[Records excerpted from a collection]
******
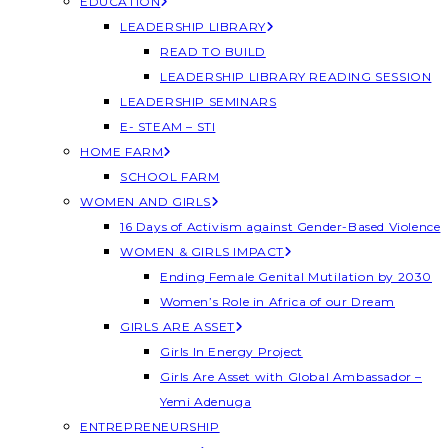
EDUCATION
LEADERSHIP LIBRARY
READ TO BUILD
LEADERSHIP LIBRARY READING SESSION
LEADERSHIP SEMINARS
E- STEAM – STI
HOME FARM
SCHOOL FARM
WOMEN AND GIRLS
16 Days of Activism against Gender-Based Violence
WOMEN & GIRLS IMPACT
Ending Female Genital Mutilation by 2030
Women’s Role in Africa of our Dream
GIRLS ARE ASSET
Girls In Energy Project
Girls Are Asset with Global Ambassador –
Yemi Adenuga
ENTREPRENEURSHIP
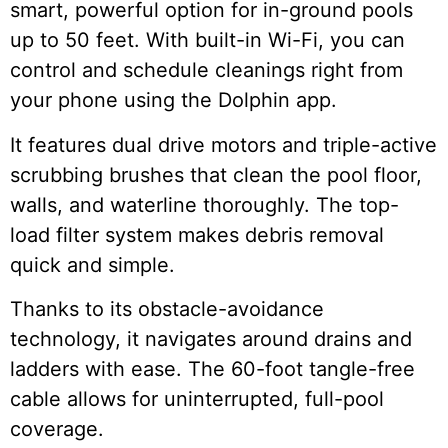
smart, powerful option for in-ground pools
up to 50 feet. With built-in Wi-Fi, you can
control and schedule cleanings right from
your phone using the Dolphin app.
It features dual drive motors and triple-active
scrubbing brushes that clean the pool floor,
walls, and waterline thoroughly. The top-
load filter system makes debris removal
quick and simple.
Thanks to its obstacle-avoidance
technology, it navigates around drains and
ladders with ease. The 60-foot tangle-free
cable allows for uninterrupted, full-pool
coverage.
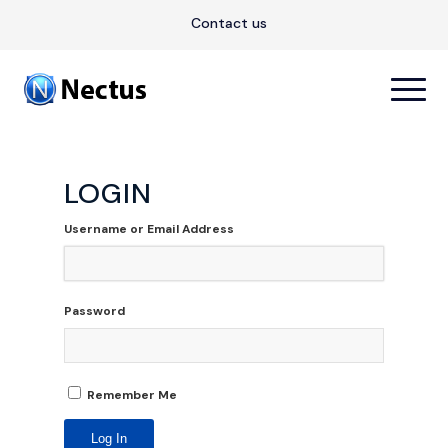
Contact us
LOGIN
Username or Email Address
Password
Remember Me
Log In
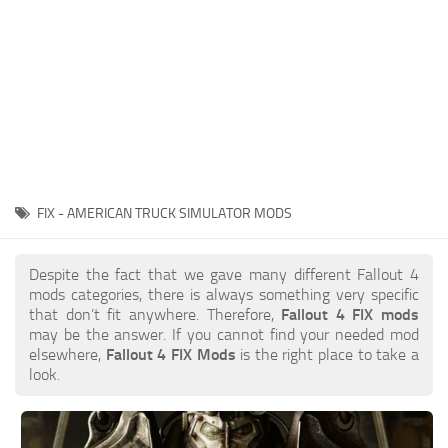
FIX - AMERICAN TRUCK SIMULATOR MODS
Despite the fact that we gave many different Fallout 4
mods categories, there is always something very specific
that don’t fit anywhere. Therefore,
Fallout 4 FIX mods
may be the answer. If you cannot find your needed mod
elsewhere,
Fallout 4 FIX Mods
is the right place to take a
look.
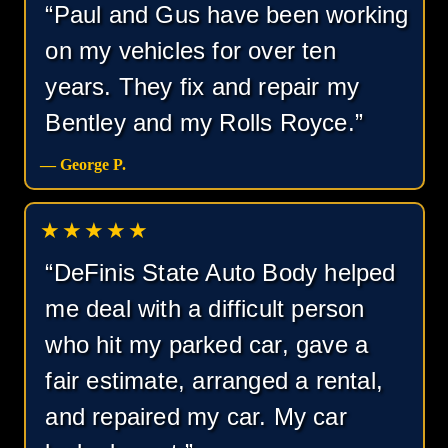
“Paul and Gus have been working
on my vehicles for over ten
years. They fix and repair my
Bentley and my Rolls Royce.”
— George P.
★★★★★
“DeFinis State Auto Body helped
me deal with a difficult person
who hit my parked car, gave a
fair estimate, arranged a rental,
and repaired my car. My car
******
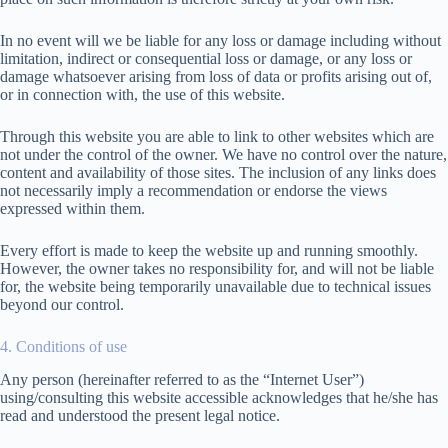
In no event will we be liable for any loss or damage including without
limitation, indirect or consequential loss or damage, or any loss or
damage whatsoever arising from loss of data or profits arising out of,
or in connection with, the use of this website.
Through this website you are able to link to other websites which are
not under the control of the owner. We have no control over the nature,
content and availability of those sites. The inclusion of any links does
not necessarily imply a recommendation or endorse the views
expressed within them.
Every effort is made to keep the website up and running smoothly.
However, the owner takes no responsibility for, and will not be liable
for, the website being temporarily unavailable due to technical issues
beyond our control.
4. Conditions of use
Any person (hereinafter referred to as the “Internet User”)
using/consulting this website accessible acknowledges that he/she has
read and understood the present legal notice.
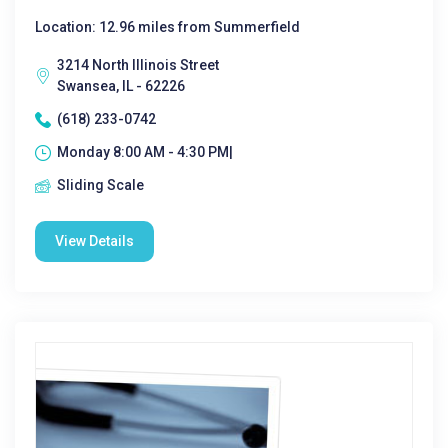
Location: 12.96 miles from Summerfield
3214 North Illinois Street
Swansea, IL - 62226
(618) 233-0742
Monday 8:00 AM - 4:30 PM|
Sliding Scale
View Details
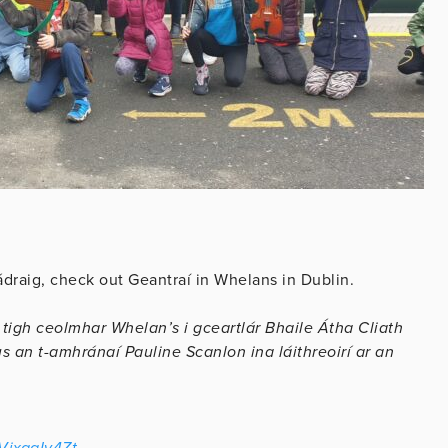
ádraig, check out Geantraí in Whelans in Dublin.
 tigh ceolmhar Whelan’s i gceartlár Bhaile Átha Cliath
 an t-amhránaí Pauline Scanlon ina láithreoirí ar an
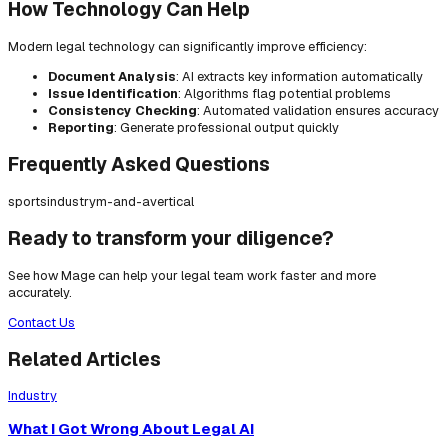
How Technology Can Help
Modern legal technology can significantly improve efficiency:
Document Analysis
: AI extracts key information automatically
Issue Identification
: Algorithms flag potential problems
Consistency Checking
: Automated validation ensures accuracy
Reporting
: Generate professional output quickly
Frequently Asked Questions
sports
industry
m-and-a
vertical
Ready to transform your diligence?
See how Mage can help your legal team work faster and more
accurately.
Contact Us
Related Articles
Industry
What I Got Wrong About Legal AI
******
- **Requirement**: Based on the entries above, give the number of lines with the string "liable" and no further text.

- **Answer**: 2